To study the instrumentation list is an everyday experience for the temporary listener. For the qualified it's a fundamental part, and the biggest experts even notice the invisible. Regarding the order of the musicians, if you turn it upside down you will find Hackett's name on top. Is it alphabetical order? In order of appearance/contribution? Is it a coincidence? Had the outside activities of the guitarist a vital role here? On 'Selling England' Steve played 'electric/6-string acoustic'. On Trick it's 'electric/12-string', so if there wasn't any 12-str. there, why isn't there any 6-str. here? The philosopher will point his index in the air and summon his disciples under the tree of knowledge. Trick is the only album without nylon guitar, if you exclude early Nursery Cryme(which is more comprehensible). Gone are the instruments handled by the ex-vocalist, and now also one of the obligatory guitars. So why this drastic measure? There was no need/room for it, you may suggest. That is true, but there's no need for any instrument; you create a need.
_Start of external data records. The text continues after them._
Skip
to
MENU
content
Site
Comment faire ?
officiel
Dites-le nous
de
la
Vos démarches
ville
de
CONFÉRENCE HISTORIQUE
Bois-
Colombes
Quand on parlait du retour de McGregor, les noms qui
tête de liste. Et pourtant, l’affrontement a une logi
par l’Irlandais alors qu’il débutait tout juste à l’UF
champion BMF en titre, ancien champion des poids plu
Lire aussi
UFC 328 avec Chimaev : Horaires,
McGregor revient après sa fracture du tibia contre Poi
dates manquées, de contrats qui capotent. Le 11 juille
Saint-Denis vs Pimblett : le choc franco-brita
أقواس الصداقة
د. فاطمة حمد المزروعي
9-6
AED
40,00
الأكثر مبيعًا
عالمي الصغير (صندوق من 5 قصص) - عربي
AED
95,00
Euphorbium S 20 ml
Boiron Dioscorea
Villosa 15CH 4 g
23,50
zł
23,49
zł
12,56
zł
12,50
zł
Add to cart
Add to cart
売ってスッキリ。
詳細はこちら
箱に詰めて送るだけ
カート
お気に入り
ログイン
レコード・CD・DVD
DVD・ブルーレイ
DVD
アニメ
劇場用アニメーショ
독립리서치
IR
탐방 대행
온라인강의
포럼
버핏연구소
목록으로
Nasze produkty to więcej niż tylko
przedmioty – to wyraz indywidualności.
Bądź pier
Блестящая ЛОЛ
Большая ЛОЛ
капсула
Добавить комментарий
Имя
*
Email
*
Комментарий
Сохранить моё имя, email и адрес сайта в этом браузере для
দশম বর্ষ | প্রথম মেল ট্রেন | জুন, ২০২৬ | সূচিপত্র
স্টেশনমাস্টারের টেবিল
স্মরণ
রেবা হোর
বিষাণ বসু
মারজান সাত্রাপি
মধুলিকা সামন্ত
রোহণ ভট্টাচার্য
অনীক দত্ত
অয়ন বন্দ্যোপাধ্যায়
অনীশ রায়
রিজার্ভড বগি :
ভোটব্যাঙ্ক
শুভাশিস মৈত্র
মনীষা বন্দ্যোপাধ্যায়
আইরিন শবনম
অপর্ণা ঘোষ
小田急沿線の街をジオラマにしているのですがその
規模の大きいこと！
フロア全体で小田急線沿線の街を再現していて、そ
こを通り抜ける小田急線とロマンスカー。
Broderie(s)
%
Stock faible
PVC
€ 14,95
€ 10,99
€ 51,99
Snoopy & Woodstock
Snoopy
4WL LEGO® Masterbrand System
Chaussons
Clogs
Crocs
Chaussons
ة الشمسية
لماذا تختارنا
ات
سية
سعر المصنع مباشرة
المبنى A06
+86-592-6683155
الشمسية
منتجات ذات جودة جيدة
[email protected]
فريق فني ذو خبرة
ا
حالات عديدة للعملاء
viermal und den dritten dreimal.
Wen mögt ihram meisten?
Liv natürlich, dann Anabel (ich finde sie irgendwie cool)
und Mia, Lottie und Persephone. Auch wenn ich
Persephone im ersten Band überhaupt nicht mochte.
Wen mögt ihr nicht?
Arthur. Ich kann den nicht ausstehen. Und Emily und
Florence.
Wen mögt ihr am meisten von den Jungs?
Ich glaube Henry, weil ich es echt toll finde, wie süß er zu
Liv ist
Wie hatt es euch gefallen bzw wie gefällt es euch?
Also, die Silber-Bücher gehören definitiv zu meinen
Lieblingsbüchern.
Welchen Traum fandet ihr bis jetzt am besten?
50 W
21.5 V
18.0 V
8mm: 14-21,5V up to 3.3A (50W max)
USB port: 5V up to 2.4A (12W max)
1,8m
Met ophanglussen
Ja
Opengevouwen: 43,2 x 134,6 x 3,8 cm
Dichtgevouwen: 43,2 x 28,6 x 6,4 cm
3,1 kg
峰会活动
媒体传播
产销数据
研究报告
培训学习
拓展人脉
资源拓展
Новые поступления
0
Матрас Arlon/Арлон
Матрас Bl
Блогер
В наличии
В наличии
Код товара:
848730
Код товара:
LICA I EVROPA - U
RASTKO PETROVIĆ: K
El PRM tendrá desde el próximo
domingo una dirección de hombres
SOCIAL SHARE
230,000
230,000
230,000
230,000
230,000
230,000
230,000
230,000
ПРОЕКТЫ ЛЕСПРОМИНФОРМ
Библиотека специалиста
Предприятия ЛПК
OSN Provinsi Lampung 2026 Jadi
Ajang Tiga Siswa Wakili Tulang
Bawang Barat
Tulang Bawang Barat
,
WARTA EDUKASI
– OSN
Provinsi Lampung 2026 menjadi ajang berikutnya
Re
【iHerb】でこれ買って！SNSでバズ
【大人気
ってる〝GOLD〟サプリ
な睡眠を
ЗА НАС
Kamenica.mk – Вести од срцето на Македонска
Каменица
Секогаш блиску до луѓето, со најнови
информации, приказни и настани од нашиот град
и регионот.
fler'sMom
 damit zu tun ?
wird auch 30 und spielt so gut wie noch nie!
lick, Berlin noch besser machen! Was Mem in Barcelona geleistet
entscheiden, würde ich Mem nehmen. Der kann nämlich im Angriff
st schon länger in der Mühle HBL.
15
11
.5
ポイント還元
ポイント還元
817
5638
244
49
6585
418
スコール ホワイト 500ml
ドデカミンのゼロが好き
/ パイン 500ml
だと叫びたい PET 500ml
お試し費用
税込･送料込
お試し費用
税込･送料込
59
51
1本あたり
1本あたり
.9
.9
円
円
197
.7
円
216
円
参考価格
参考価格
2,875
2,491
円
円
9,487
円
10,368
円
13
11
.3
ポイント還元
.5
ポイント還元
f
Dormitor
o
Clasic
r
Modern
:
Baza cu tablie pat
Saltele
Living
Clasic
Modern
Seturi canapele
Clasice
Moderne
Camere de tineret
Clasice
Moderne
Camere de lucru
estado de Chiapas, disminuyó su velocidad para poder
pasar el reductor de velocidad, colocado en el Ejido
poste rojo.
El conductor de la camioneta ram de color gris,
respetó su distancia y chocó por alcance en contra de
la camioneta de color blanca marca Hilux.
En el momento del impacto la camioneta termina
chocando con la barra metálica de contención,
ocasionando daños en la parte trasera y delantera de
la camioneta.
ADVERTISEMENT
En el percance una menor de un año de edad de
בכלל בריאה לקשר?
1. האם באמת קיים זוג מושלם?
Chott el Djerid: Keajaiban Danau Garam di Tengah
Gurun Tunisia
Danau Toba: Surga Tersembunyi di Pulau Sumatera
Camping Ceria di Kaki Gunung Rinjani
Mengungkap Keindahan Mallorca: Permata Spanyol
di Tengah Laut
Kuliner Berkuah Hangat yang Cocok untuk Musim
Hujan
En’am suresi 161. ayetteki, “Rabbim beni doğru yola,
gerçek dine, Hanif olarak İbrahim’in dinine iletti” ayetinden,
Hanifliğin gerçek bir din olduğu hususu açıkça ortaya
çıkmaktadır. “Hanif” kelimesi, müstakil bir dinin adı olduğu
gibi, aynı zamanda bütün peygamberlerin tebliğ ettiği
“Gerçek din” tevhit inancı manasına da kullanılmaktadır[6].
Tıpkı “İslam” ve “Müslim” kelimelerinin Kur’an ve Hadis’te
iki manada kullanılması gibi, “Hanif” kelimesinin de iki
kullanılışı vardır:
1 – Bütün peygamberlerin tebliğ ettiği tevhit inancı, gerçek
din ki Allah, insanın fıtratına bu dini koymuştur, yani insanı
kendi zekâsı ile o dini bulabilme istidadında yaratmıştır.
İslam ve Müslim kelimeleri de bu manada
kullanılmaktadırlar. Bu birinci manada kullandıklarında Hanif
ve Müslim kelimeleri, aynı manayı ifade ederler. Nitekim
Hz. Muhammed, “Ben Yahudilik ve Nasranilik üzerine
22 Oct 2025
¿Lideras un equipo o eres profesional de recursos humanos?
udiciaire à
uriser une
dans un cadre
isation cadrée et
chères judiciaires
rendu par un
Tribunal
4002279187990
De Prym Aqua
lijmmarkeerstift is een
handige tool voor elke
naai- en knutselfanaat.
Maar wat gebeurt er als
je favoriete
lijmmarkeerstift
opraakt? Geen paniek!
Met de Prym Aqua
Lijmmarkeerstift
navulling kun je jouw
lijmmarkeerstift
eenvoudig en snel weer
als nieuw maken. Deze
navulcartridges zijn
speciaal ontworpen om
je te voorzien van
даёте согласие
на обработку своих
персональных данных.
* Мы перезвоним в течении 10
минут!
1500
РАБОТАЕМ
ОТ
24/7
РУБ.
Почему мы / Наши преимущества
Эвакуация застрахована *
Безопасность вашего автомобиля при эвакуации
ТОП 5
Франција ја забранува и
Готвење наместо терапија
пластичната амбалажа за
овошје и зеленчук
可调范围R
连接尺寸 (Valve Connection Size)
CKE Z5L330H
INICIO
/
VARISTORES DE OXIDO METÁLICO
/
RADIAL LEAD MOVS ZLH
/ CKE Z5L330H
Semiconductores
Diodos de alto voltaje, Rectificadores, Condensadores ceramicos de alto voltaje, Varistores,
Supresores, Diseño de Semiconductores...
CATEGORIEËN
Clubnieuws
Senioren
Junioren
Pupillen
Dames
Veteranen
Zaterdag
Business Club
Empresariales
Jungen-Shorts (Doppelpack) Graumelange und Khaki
If it's not created means it's not wanted. Compare the plural form on Rutherford's '12-string guitars, basses' to Hackett's singular. Pianos etc... Even if it mirrors the reality it's still demonstrative. Michael plays both 12-string acoustic/electric, Stephen only acoustic, he never touched the electric(unlike namesake Howe the equilibrist on Awaken). The question is, where could and should, the six-string acoustic have found its proper place? If you listen to the architectonic Hierophant from Voyage, there's 6/12- string on the chorus which is highly effective. Hackett's part on Ripples could, at least partly, have been transcribed or even doubled in the same manner and given the song yet more lustre. Just like the electrified on Volcano. The Lovers could easily have found its way to Trick as well, and become the new Horizons of the mid seventies! So how do we evaluate a course of events like this? Is it a conscious neglect of one of the group's own members? It is hard to find another explanation, but at the same time there are specific reasons behind. The 'all titles done by all' led to some indistinctness.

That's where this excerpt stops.